CIDH denuncia que Chile hizo un «uso excesivo de la fuerza» en las protestas de 2019

El informe del organismo internacional evaluó los hechos ocurridos en octubre de 2019, cuando fueron reprimidos manifestantes chilenos que protestaron contra el modelo económico y reclamaron uno que garantice la salud pública, la educación y mejora de las pensiones.

Chile hizo un «uso excesivo de la fuerza» durante las protestas sociales que estallaron en el país en octubre de 2019, denunció este martes la Comisión Interamericana de Derechos Humanos (CIDH).

«Durante el estallido social se registraron hechos donde hubo un uso excesivo de la fuerza por parte del Estado, en detrimento del ejercicio al derecho a la protesta pacífica», señala la CIDH en su informe Situación de Derechos Humanos en Chile.
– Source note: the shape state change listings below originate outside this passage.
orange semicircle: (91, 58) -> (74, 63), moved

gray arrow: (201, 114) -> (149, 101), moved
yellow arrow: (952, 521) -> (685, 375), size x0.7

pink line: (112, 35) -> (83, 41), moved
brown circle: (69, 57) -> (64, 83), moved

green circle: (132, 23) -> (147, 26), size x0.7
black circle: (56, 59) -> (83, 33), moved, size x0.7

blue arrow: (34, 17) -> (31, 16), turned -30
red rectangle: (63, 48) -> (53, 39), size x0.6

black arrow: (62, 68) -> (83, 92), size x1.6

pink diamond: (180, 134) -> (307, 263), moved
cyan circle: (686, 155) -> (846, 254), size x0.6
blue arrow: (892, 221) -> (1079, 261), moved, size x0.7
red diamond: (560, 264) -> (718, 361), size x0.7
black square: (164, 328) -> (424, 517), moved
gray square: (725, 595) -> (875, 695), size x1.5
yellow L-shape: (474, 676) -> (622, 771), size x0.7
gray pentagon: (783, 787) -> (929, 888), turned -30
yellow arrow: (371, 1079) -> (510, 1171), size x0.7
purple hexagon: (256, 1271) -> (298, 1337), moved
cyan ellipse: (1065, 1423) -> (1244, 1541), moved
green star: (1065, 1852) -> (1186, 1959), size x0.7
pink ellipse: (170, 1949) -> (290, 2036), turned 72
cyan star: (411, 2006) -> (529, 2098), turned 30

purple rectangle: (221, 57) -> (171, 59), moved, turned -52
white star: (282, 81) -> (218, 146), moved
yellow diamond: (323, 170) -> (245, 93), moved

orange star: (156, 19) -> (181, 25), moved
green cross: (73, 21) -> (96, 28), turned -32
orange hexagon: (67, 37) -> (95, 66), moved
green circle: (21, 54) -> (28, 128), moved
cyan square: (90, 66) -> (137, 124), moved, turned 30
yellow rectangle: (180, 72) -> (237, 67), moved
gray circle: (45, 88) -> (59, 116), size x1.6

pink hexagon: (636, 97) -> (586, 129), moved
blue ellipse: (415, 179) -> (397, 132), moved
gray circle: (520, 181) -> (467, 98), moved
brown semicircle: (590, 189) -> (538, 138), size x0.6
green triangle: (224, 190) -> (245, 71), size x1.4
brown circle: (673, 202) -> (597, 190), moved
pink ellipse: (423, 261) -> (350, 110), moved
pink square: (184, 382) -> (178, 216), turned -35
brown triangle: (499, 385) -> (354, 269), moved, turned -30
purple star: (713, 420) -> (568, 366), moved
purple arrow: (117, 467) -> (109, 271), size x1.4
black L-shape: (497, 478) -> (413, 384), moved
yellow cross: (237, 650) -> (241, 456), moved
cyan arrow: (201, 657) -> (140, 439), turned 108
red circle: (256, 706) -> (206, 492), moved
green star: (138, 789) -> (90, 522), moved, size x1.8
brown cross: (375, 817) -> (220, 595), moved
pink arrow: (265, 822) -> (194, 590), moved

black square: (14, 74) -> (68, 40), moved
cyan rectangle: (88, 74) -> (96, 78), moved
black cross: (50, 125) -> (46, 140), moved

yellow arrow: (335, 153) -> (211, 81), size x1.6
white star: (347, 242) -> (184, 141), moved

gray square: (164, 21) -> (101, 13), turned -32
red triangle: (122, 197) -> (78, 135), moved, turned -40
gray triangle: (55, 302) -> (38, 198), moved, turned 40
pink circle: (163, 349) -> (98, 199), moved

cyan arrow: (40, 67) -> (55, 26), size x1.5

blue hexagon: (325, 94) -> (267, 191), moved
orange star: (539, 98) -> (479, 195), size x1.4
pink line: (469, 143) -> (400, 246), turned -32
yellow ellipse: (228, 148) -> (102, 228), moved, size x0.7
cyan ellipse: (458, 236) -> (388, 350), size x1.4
En octubre de 2019, los grupos de manifestantes se echaron a la calle para protestar contra el modelo económico y reivindicar uno que garantice la salud pública, la educación universal y una mejora de las pensiones. Y acusaban a la Constitución, heredada de la dictadura de Augusto Pinochet (1973-1990), de haber provocado desigualdades.

La respuesta del Estado a las manifestaciones a través de «los órganos encargados del orden, se caracterizó por patrones de violencia y el uso excesivo de la fuerza, que resultó en la pérdida de cinco vidas humanas por acción directa de agentes del Estado y 26 muertes en el marco del estallido social», así como de cientos de heridos, en particular con lesiones oculares, añade el texto.

Esto es «incompatible» con los estándares interamericanos de derechos humanos y las obligaciones internacionales de Chile, insistió la CIDH, órgano de la Organización de los Estados Americanos (OEA). La CIDH recuerda que en un Estado democrático las manifestaciones «no constituyen una amenaza al orden público», sino que fortalecen la participación política, pero también da cuenta de «actos de violencia que excedieron los límites de la protesta pacífica».

De las protestas nació una Convención Constitucional, encargada de redactar una nueva Carta Magna, que la CIDH califica de «respuesta democrática ante la crisis social a través del diálogo nacional» y dice que «es un paso histórico hacia la reconciliación y una oportunidad única».

La Convención redactará el nuevo texto que deberá ser validado en un plebiscito de voto obligatorio que debe convocar el Gobierno del presidente electo, el izquierdista Gabriel Boric, cuya investidura está prevista el 11 de marzo.

El informe de la CIDH se basa en una visita al país realizada del 25 al 31 de enero de 2020 con el propósito de conocer las causas subyacentes y las consecuencias de las protestas. Se publica 37 años después del último documento dedicado a un análisis integral de la situación de derechos humanos de Chile.